L’invito è dunque quello di curare il bruciore sedimentato, non farsi sopraffare dai rapporti, ma utilizzare questo tempo dilatato per curarli, correggerli con la lentezza imposta, esponendo i bruciori per spegnerli.
Il secondo spettacolo che ho deciso di recuperare, e mi è sembrata quasi una scelta obbligata, è stata La Commedia della vanità per la regia di Claudio Longhi, dal testo omonimo di Elias Canetti.
La Commedia della vanità è lo spettacolo del rogo degli specchi, della società distopica in cui guardarsi è vietato, in cui una popolazione stremata da una situazione portata all’estremo cerca vie disperate per rintracciare la propria immagine negli occhi degli altri.
Ad inizio febbraio uscendo dal Teatro Argentina di Roma mai avrei pensato che la distopia canettiana avrebbe potuto assumere il significato che assume adesso.
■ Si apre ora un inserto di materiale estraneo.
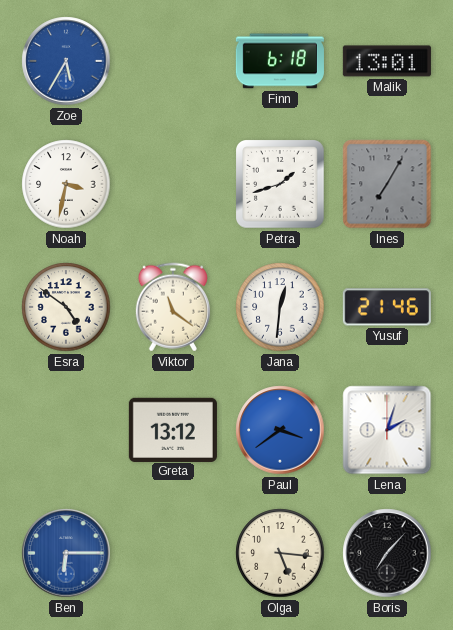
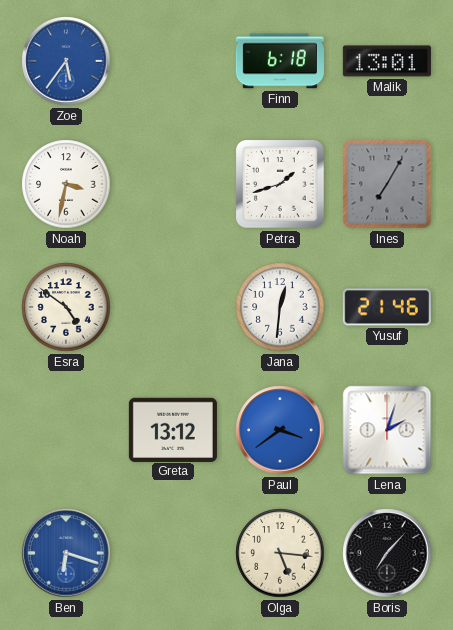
Zoe: 5:35 -> 5:36
Viktor: 11:21 -> none
Ben: 6:15 -> 6:18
La quotidianità della quarantena impone un nuovo approccio alla vanità, con il rischio di ripiegarsi in un rassegnato rifiuto di curarsi della propria immagine: se il mondo fuori è fermo che bisogno c’è di guardarsi?
In questo caso allora, più che un invito vorrei proporre un’ode alla vanità, ricordando che le forme sane di riflettenza sono ciò che permettono di riconoscerci negli altri: la nostra immagine è il patrimonio più importante di cui siamo in possesso, e Canetti e Longhi ci insegnano che l’oblio dell’auto-raffigurazione, come il suo eccesso, sono la strada maestra verso un’aridità relazionale troppo spesso dietro l’angolo.
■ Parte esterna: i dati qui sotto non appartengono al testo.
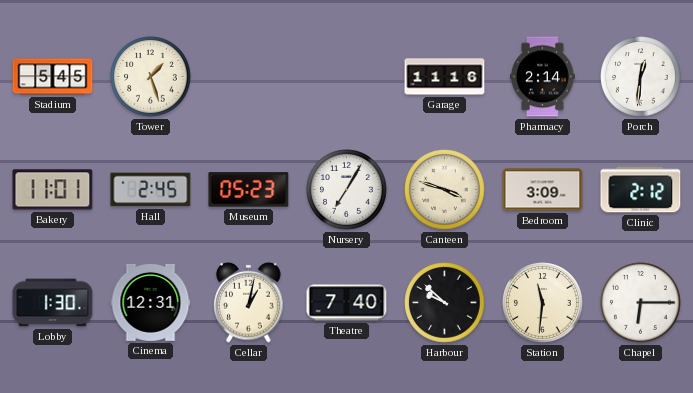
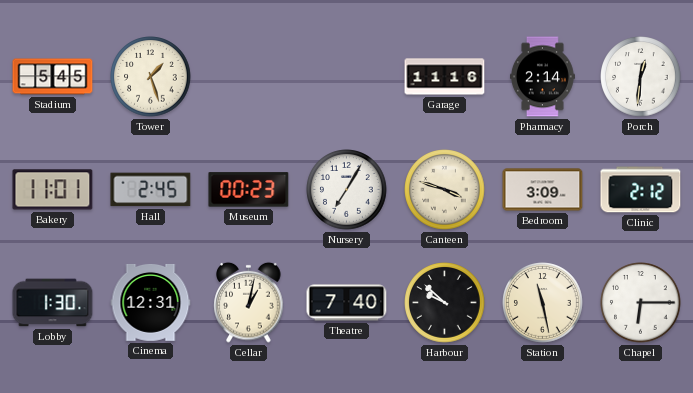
Museum: 05:23 -> 00:23
Station: 11:31 -> 11:28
L’ultimo riferimento vorrei dedicarlo ad un allestimento peculiare, una fiaba contemporanea, ma realissima che mi sembra importante ricordare in questi giorni in cui le porte dei teatri sono chiuse e le quinte sono silenziose.
Sto parlando di Teatro Delusio dei Familie Floz, una spassionata dichiarazione d’amore per il teatro e per chi ci lavora.
Lo spettacolo racconta la storia di ciò che accade dietro le quinte vista attraverso gli occhi incantati e incantevoli del racconto fiabesco, i personaggi in scena indossano delle maschere e non parlano, ma la narrazione scorre chiara e universale, riuscendo a commuovere anche lo spettatore nascosto nell’ultimo posto all’angolo della platea. In giorni in cui si parla di Netflix della cultura, ricordare la magia di Teatro Delusio può aiutare a capire che l’incanto del teatro non può essere chiuso nella scatola della riproducibilità e qualsiasi piattaforma alternativa rappresenta solo un palliativo per un’assenza che non vediamo l’ora di colmare.